To do:
Answer with a single number stating how many lines of the entries below include the string "магазина".

######

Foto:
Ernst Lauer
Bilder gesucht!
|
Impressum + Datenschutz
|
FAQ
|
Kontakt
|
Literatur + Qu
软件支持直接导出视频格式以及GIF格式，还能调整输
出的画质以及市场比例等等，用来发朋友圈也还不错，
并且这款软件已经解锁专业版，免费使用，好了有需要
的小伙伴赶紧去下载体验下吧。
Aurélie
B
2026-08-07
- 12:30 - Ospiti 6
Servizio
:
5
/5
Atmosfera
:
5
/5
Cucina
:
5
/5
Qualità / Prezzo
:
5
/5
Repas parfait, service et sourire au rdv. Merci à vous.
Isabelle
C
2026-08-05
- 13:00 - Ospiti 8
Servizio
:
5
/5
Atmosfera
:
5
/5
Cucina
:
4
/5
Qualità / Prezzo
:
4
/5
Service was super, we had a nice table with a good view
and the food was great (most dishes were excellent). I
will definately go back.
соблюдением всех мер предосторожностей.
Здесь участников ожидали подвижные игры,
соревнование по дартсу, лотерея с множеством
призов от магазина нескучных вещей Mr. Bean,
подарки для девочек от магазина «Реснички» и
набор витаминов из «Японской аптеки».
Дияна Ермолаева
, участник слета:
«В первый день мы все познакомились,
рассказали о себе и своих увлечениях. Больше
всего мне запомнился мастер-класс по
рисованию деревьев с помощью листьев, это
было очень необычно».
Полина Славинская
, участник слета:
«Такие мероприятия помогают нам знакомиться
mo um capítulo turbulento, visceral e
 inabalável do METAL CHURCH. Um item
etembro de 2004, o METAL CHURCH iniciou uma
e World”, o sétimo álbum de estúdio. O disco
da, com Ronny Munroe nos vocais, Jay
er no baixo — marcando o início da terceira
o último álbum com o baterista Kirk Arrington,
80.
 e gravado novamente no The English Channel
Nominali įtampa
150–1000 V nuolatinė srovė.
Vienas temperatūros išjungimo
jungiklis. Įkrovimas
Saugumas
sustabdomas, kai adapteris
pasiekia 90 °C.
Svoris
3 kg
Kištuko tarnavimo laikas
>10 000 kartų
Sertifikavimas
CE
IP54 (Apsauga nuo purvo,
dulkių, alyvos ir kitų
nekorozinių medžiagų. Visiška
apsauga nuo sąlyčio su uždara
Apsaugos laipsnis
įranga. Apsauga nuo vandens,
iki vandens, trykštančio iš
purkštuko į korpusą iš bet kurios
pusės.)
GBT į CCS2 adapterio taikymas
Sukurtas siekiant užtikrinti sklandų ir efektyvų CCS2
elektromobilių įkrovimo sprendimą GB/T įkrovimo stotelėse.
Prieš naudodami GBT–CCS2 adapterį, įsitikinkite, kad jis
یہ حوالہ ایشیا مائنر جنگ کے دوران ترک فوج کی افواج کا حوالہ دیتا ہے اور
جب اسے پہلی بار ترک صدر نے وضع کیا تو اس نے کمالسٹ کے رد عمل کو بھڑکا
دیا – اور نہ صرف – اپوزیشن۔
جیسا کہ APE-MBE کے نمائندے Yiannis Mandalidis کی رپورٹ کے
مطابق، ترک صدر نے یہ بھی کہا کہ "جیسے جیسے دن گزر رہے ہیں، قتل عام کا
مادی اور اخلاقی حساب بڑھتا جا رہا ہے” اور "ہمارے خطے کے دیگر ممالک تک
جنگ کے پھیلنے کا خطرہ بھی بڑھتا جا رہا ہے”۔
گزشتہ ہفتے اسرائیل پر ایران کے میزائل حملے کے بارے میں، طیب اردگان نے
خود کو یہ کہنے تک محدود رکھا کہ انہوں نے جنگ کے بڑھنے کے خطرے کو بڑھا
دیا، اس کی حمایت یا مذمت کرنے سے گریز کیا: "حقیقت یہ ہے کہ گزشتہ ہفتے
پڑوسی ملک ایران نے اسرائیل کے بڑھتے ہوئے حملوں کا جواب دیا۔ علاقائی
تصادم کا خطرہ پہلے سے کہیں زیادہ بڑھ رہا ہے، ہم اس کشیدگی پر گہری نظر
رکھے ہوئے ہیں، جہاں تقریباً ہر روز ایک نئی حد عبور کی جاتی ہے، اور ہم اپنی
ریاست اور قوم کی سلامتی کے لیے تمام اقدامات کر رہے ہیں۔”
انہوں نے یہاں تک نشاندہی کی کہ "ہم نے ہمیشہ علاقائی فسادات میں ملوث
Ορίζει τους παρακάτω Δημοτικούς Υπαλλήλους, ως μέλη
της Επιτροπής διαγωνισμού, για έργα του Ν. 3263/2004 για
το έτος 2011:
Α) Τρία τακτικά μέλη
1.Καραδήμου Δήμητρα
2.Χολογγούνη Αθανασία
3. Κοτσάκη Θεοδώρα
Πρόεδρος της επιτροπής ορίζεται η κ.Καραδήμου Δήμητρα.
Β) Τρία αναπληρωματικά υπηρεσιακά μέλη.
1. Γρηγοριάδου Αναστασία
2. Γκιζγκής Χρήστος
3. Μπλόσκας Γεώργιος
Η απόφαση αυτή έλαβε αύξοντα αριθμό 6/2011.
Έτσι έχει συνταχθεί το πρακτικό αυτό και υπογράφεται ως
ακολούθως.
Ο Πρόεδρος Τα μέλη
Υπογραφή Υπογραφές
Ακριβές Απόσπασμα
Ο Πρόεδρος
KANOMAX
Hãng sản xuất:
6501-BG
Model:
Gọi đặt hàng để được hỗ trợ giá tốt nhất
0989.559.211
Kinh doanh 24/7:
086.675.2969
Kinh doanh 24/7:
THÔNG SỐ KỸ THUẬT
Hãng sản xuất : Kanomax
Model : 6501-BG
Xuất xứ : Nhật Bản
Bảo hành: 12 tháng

######

Exercise output:
2